Page-level text extractions
▬▬▬

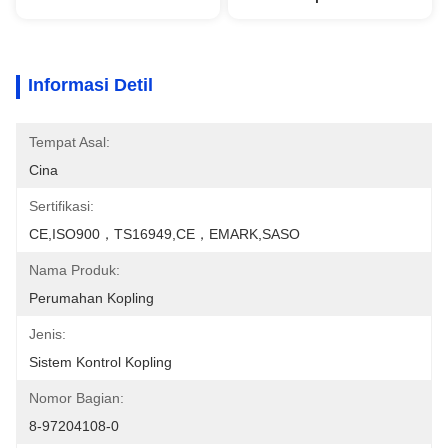
Informasi Detil
Tempat Asal:
Cina
Sertifikasi:
CE,ISO900，TS16949,CE，EMARK,SASO
Nama Produk:
Perumahan Kopling
Jenis:
Sistem Kontrol Kopling
Nomor Bagian:
8-97204108-0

▬▬▬

> [Work task]: Pictures aren't part of the copy; return each record above exactly.

> [Exercise response]:
Informasi Detil
Tempat Asal:
Cina
Sertifikasi:
CE,ISO900，TS16949,CE，EMARK,SASO
Nama Produk:
Perumahan Kopling
Jenis:
Sistem Kontrol Kopling
Nomor Bagian:
8-97204108-0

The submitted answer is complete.